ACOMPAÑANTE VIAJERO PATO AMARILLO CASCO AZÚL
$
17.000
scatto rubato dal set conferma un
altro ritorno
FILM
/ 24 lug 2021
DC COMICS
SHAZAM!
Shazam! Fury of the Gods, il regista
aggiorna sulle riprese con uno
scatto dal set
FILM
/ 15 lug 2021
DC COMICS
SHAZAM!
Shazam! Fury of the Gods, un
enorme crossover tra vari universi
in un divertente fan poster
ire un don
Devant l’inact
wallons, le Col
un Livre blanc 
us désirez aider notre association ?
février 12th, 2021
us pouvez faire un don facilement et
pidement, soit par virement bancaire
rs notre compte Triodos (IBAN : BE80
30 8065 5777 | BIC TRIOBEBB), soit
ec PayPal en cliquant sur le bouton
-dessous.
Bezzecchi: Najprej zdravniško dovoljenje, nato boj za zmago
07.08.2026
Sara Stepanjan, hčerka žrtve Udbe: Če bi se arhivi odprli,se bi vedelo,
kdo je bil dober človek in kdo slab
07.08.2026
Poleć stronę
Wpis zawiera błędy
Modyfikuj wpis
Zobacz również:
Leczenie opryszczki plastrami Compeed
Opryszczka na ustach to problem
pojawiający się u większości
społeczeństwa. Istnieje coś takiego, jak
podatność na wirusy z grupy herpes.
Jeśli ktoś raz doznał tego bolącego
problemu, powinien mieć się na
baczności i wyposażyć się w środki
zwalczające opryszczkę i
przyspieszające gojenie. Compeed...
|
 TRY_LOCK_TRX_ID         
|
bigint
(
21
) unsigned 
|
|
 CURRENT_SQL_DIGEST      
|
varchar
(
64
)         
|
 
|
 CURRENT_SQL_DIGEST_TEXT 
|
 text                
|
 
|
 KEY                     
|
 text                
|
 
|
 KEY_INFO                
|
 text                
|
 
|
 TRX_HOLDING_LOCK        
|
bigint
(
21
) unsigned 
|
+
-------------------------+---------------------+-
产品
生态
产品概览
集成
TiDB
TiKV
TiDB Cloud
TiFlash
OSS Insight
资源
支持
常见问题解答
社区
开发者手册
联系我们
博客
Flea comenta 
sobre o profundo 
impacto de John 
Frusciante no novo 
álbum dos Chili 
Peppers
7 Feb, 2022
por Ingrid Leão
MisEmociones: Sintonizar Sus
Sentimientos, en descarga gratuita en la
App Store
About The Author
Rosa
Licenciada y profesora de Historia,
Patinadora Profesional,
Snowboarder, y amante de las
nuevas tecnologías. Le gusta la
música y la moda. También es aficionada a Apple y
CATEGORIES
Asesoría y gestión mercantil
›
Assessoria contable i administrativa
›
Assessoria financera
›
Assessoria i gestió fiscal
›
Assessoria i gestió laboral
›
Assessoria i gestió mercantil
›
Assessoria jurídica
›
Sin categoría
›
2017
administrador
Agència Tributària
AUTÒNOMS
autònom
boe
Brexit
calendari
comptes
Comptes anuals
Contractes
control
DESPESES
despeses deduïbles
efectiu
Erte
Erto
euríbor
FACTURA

+===+

▶ Exercise objective
Using the material above, gather every line that includes "Gods".

▶ Solved exercise
Shazam! Fury of the Gods, il regista
Shazam! Fury of the Gods, un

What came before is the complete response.